Graça Morais disse-o após receber a distinção da Universidade de Trás-os-Montes e Alto Douro. Com estas palavras, tão sentidas, a pintora não apenas exprimiu o seu agradecimento pelo ato de justiça que tinha recebido, mas também deixou claro que a criação pela arte, seja em que domínio for, constitui o maior preito de homenagem à terra onde nascemos, às suas raízes e às suas gentes. O patriotismo é exatamente a capacidade de amar, dando valor às bases e fundamentos donde provimos. E que melhor prova disso senão a obra da artista ao longo de uma vida de entrega à pedagogia e à criação. Quando se ensina aprende-se e quando se cria é-se criado. Com extraordinária coerência, Graça Morais traz-nos na sua obra uma permanente entrega aos outros, às suas tradições e à natureza. E é o reino maravilhoso de Torga a grande matéria-prima. "Um quadro é sempre um lugar da minha maior intimidade. Estou lá toda" - disse a pintora. E, como afirmou José-Augusto França, perante os valores inéditos da religião e do mito, a pintura da artista é forte e seca. Há uma especial originalidade, que resulta do confronto com a aspereza do meio, ora dura ora serena, ora lírica, ora dramática, terra e luz. É a mulher que se exprime, solidária com as outras mulheres, corajosamente empenhada num apelo constante à dignidade, ciente de todas as violências e injustiças, que denuncia e combate.

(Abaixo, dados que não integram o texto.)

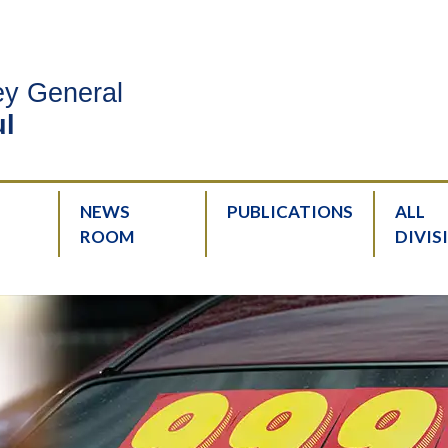
ney General
l
NEWS
PUBLICATIONS
ALL
ROOM
DIVIS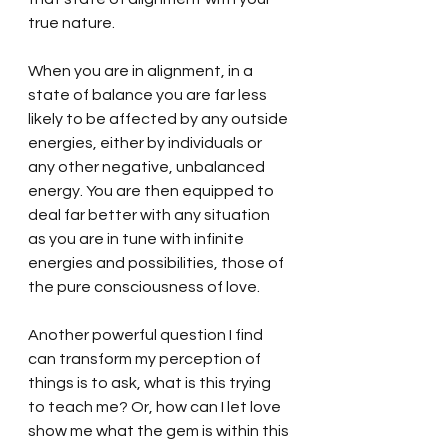
true nature.  
When you are in alignment, in a 
state of balance you are far less 
likely to be affected by any outside 
energies, either by individuals or 
any other negative, unbalanced 
energy. You are then equipped to 
deal far better with any situation 
as you are in tune with infinite 
energies and possibilities, those of 
the pure consciousness of love. 
Another powerful question I find 
can transform my perception of 
things is to ask, what is this trying 
to teach me? Or, how can I let love 
show me what the gem is within this 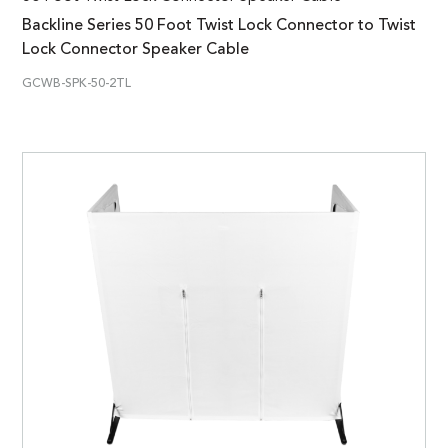
Backline Series 50 Foot Twist Lock Connector to Twist
Lock Connector Speaker Cable
GCWB-SPK-50-2TL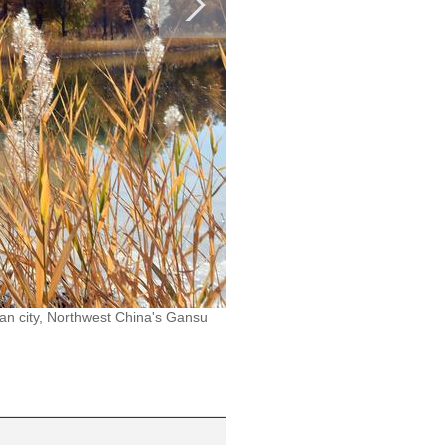
an city, Northwest China's Gansu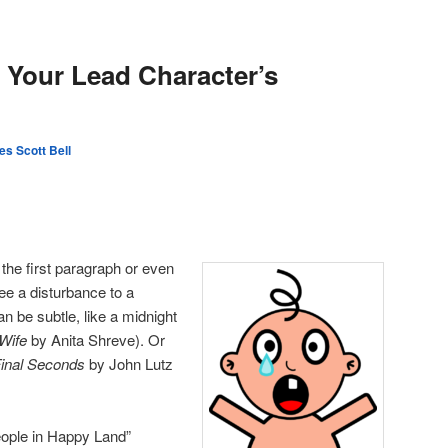
Your Lead Character’s
s Scott Bell
 the first paragraph or even
 see a disturbance to a
an be subtle, like a midnight
 Wife
by Anita Shreve). Or
inal Seconds
by John Lutz
eople in Happy Land”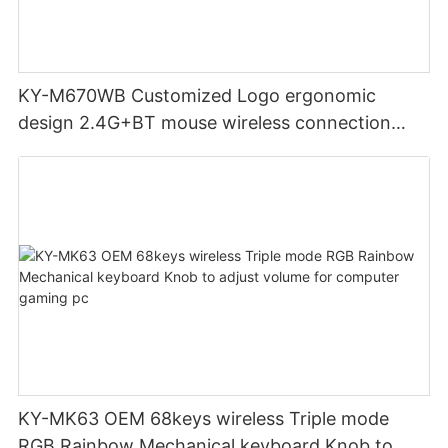
KY-M670WB Customized Logo ergonomic
design 2.4G+BT mouse wireless connection
Noiseless click for office
KY-MK63 OEM 68keys wireless Triple mode
RGB Rainbow Mechanical keyboard Knob to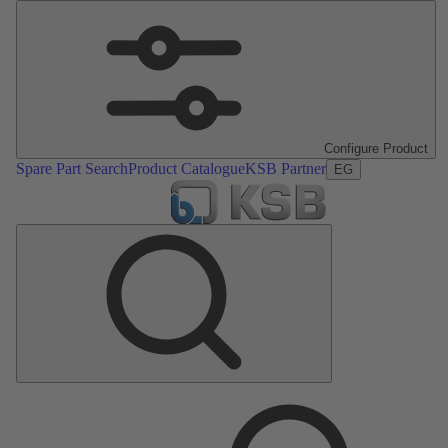
Configure Product
Spare Part Search
Product Catalogue
KSB Partner
EG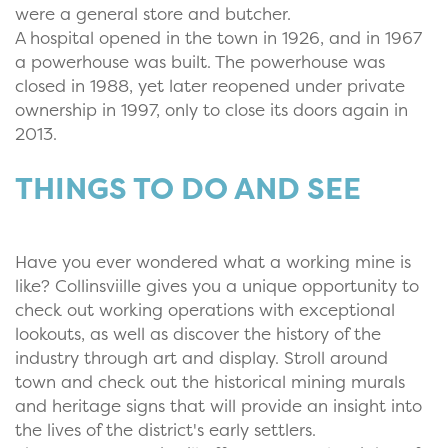
were a general store and butcher.
A hospital opened in the town in 1926, and in 1967
a powerhouse was built. The powerhouse was
closed in 1988, yet later reopened under private
ownership in 1997, only to close its doors again in
2013.
THINGS TO DO AND SEE
Have you ever wondered what a working mine is
like? Collinsviille gives you a unique opportunity to
check out working operations with exceptional
lookouts, as well as discover the history of the
industry through art and display. Stroll around
town and check out the historical mining murals
and heritage signs that will provide an insight into
the lives of the district's early settlers.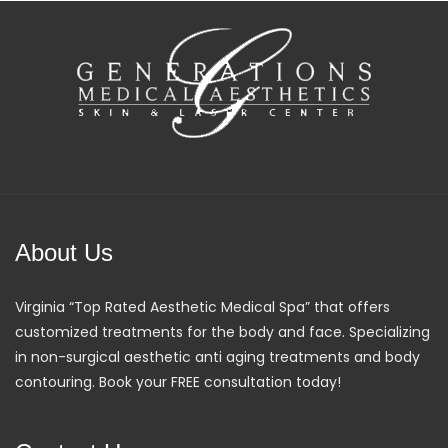
About Us
Virginia “Top Rated Aesthetic Medical Spa” that offers
customized treatments for the body and face. Specializing
in non-surgical aesthetic anti aging treatments and body
contouring. Book your FREE consultation today!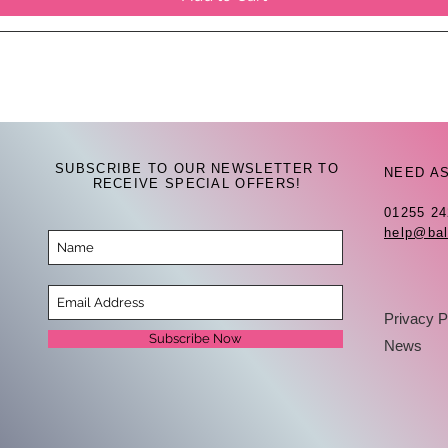
SUBSCRIBE TO OUR NEWSLETTER TO
NEED A
RECEIVE SPECIAL OFFERS!
01255 2
help@bal
Privacy P
Subscribe Now
News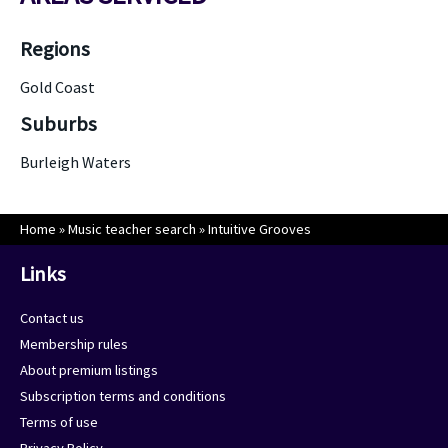
Regions
Gold Coast
Suburbs
Burleigh Waters
Home
»
Music teacher search
»
Intuitive Grooves
Links
Contact us
Membership rules
About premium listings
Subscription terms and conditions
Terms of use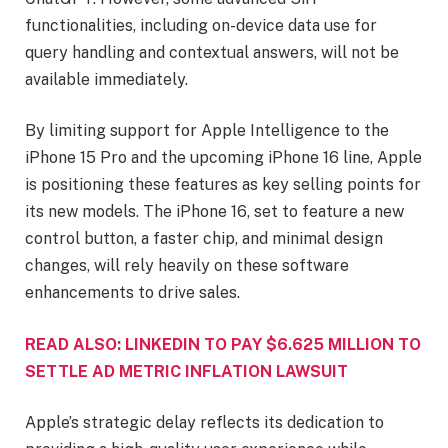
functionalities, including on-device data use for
query handling and contextual answers, will not be
available immediately.
By limiting support for Apple Intelligence to the
iPhone 15 Pro and the upcoming iPhone 16 line, Apple
is positioning these features as key selling points for
its new models. The iPhone 16, set to feature a new
control button, a faster chip, and minimal design
changes, will rely heavily on these software
enhancements to drive sales.
READ ALSO: LINKEDIN TO PAY $6.625 MILLION TO
SETTLE AD METRIC INFLATION LAWSUIT
Apple’s strategic delay reflects its dedication to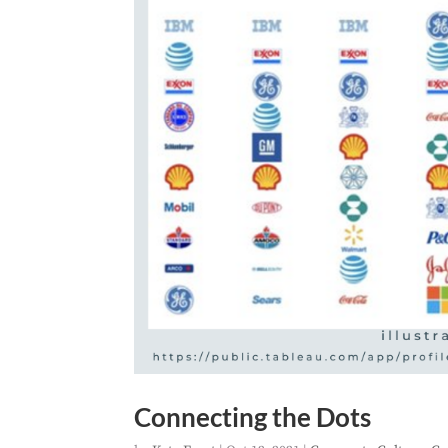
Connecting the Dots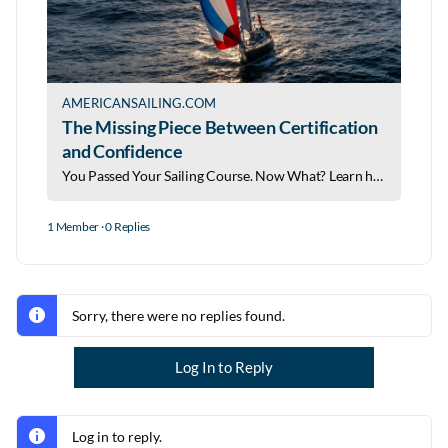
AMERICANSAILING.COM
The Missing Piece Between Certification
and Confidence
You Passed Your Sailing Course. Now What? Learn how a digital logbook helps build experience, confidence, and your sailing resume.
1 Member
·
0 Replies
Sorry, there were no replies found.
Log In to Reply
Log in to reply.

Como afirmou Manuel Hermínio Monteiro sobre "As Escolhidas": "são mulheres a quem a dureza do meio, a procriação, a manutenção do lume, a guarda da memória e as claraboias dos quartos obscuros, outorgaram uma vida legível nos traços dos seus rostos. Habitualmente falam pouco. Observam com perspicácia cada interlocutor. Raramente se queixam. Conhecem de cor os feitios da terra desde a geada dos lameiros à secura das searas. (...) Sabem o mistério das sementes que debulham, escolhem e semeiam com idêntica esperança". Seria difícil definir tão bem um tema tão querido e sentido por Graça. A proximidade humana leva-a a identificar-se com as mulheres que conheceu e conhece, a começar na memória de sua mãe. E a verdade é que se trata de uma presença inconfundível, a marca que a pintora imprime nas suas obras leva-nos a identificar temas e pessoas, memória e lugares. E, como Sílvia Chicó bem viu, as deusas das montanhas e as "metamorfoses" são chave de um enigma. "Embora o mecanismo das suas metamorfoses seja surpreendente, até para a autora, as personagens que realmente estão representadas, a sua identidade, é algo que contém alusões a factos e evocações, que só ao mundo secreto da artista pertencem".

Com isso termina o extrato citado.